Non intendo sostituirmi a Ugo Foscolo rubando il titolo della sua opera forse più famosa, infatti più che a lui, l'ispirazione qui è dovuta al Sepolcro per eccellenza e ad una esperienza fatta sul posto nel febbraio di quest'anno.
Si tratta ovviamente del sepolcro (o piuttosto di ciò che ne rimane) conservato a Gerusalemme nella Basilica dell'Anastasis.
Arrivati a Gerusalemme con un gruppo di scout e giovani a conclusione di un pellegrinaggio in Giordania, la mattina di sabato 21 febbraio abbiamo avuto la possibilità di celebrare l'Eucaristia nell'edicola del Sepolcro, all'interno, sul marmo che copre la pietra ritenuta essere quella su cui fu posto il corpo esanime di Gesù. Il frate responsabile ha "spinto" il gruppo all'interno, nello spazio ristrettissimo e ha chiuso la porta alle nostre spalle.
Siamo stati chiusi nel sepolcro. Ma lì abbiamo celebrato l'Eucaristia con il formulario di Pasqua, della risurrezione.
Sono due cose che vanno insieme. Non c'è risurrezione (e salvezza) senza passare da quel sepolcro, in cui si viene rinchiusi. Non ce lo scegliamo, non lo ricerchiamo, non lo desideriamo, ci finiamo per mille ragioni, a causa delle nostre azioni ma anche a causa di ciò che ci viene fatto da altri. La morte (non solo quella fisica, l'ultima) è un passaggio fondamentale dal quale non ci possiamo sottrarre se vogliamo riscoprire, ritrovare la vita.
Chiuso nel sepolcro ho pensato a tante persone, a quelle che soffrono e cercano un colpevole, a quelle che si sono messe nei pasticci da sole, a quelle che hanno subito il male attivo di qualcuno, ho pensato alle persone che io ho ferito e a cui ho fatto del male, ho pensato alle persone che hanno fatto del male a me.
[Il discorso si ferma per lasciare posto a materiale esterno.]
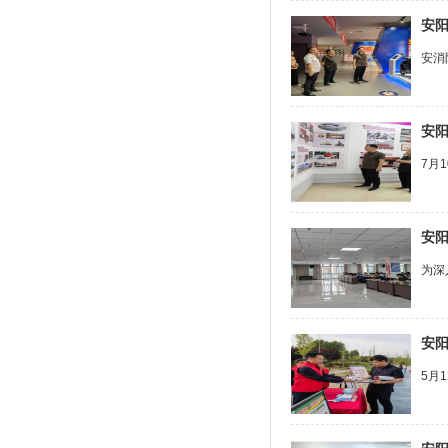
安
安消
安阳
7月
安
为深
安
5月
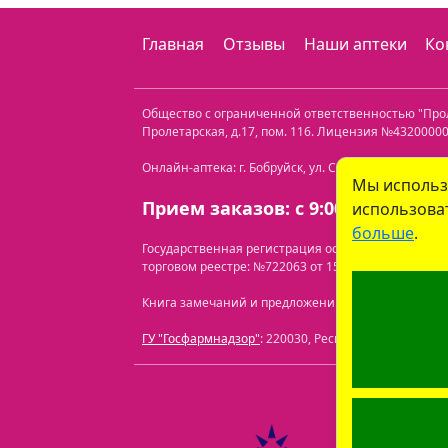
Главная
Отзывы
Наши аптеки
Ко
Общество с ограниченной ответственностью "Пр
Пролетарская, д.17, пом. 116
. Лицензия №432000000
Онлайн-аптека: г. Бобруйск, ул. Советская 40-3. Те
Мы использ
Прием заказов: с 9:00 до 21:00.
использоват
больше
.
Государственная регистрация осуществлена Бобр
торговом реестре: №722063 от 15.07.2024.
Перечень
Книга замечаний и предложений находится по адресу
ГУ "Госфармнадзор"
: 220030, Республика Беларусь, 
ООО "Про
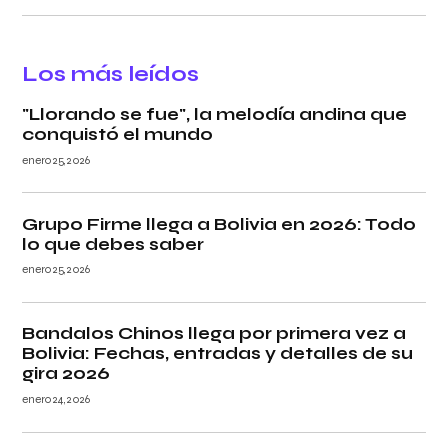
Los más leídos
"Llorando se fue", la melodía andina que
conquistó el mundo
enero 25, 2026
Grupo Firme llega a Bolivia en 2026: Todo
lo que debes saber
enero 25, 2026
Bandalos Chinos llega por primera vez a
Bolivia: Fechas, entradas y detalles de su
gira 2026
enero 24, 2026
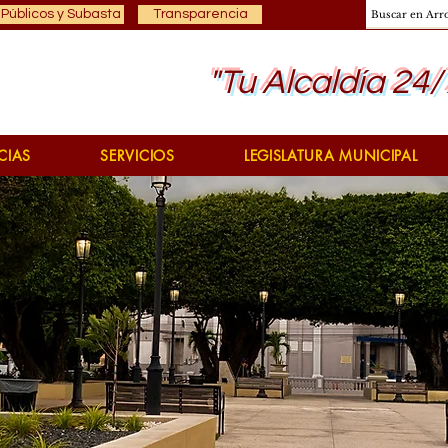
 Públicos y Subasta
Transparencia
"Tu Alcaldía 24/
CIAS
SERVICIOS
LEGISLATURA MUNICIPAL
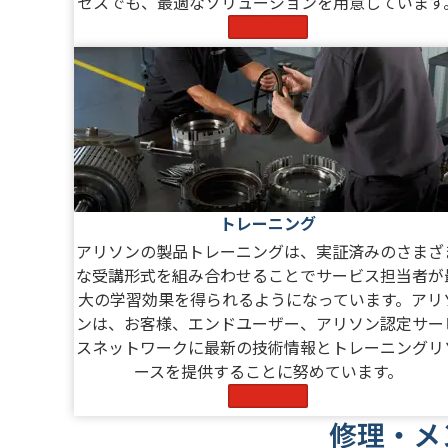
セスでも、最適なソリューションを用意しています
もっと見る
トレーニング
アリソンの製品トレーニングは、実証済みのさまざ
な受講形式を組み合わせることでサービス担当者が
大の学習効果を得られるようになっています。アリ
ンは、お客様、エンドユーザー、アリソン認定サー
スネットワークに最新の技術情報とトレーニングリ
ースを提供することに努めています。
もっと見る
修理・メ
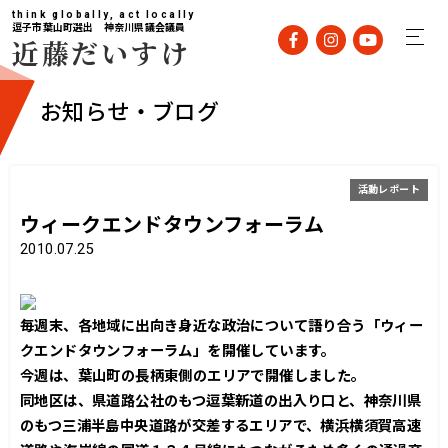
think globally, act locally
逗子市葉山町選出 神奈川県議会議員
近藤だいすけ
お知らせ・ブログ
活動レポート
ウィークエンドタウンフォーラム
2010.07.25
毎週末、各地域に出向き身近な政治について語り合う「ウィー
クエンドタウンフォーラム」を開催しています。
今週は、葉山町の長柄東側のエリアで開催しました。
同地区は、県道路公社のもつ逗葉新道の出入り口と、神奈川県
のもつ三浦半島中央道路が交差するエリアで、横浜横須賀高速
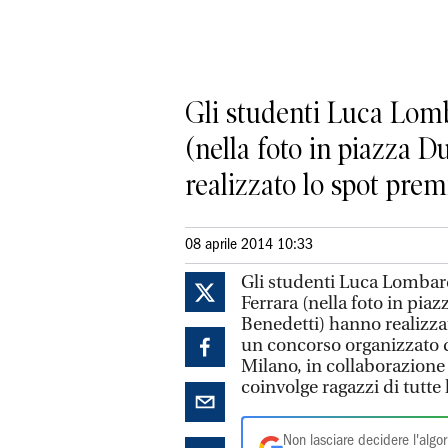
Gli studenti Luca Lomba
(nella foto in piazza 
realizzato lo spot premi
08 aprile 2014 10:33
Gli studenti Luca Lombard
Ferrara (nella foto in pia
Benedetti) hanno realizzat
un concorso organizzato da
Milano, in collaborazione
coinvolge ragazzi di tutte 
Non lasciare decidere l'algor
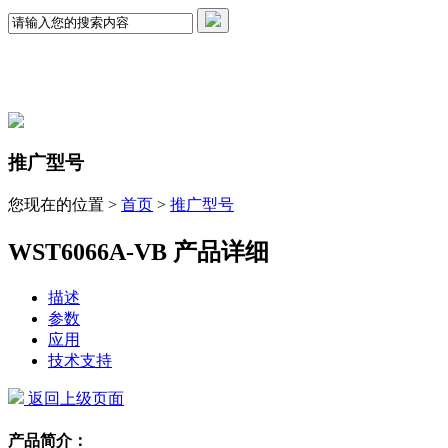
推广型号
您现在的位置 >
首页
>
推广型号
WST6066A-VB 产品详细
描述
参数
应用
技术支持
返回上级页面
产品简介：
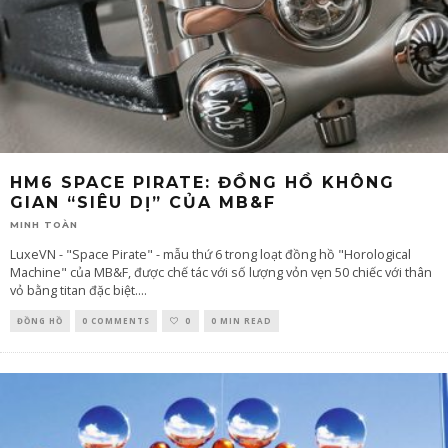
HM6 SPACE PIRATE: ĐỒNG HỒ KHÔNG
GIAN “SIÊU DỊ” CỦA MB&F
MINH TOÀN
LuxeVN - "Space Pirate" - mẫu thứ 6 trong loạt đồng hồ "Horological
Machine" của MB&F, được chế tác với số lượng vỏn vẹn 50 chiếc với thân
vỏ bằng titan đặc biệt.
...
ĐỒNG HỒ
0 COMMENTS
0
0 MIN READ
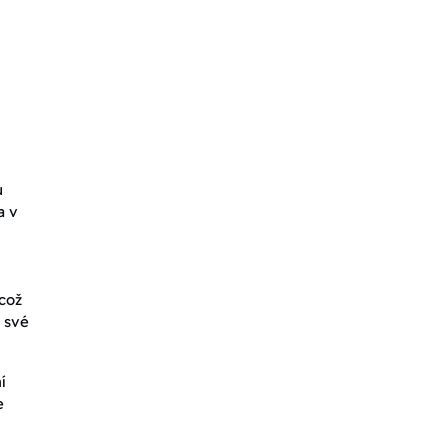
u
a v
což
 své
í
e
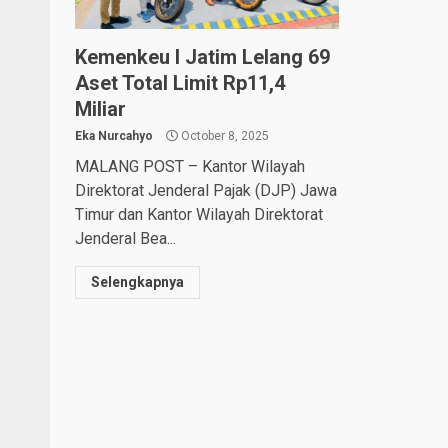
Kemenkeu I Jatim Lelang 69
Aset Total Limit Rp11,4
Miliar
Eka Nurcahyo
October 8, 2025
MALANG POST – Kantor Wilayah
Direktorat Jenderal Pajak (DJP) Jawa
Timur dan Kantor Wilayah Direktorat
Jenderal Bea...
Selengkapnya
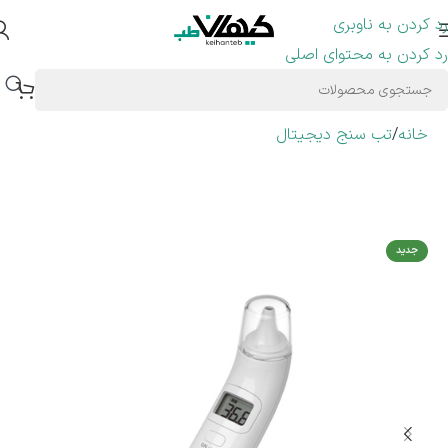
رد کردن به ناوبری
رد کردن به محتوای اصلی
خانه
/
تب سنج دیجیتال
جدید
Per un momento è stato tutto molto pesante, soffocante. Ma poi stavamo celebrando l'Eucaristia della risurrezione ed è tornato chiaro il grande mistero della salvezza: Dio può trasformare il male (che subiamo o che facciamo), finanche la morte in vita e risurrezione.

Oggi celebriamo la croce, la liturgia ci lascia senza Eucaristia (solo oggi in tutto l'anno), al centro c'è la passione, la sofferenza, quella che ci pare essere l'ultima parola, la fine di tutto, la morte. Lasciamo che si esprima anche in noi, questa morte metta in evidenza le nostre morti, le sofferenze più profonde, quelle più nascoste, quelle più dolorose, quelle che abbiamo sepolto. Oggi tiriamole fuori, perché solo così possiamo lasciare che l'annuncio della risurrezione le trasfiguri tutte, le trasformi, le converta in vita, piena, nuova.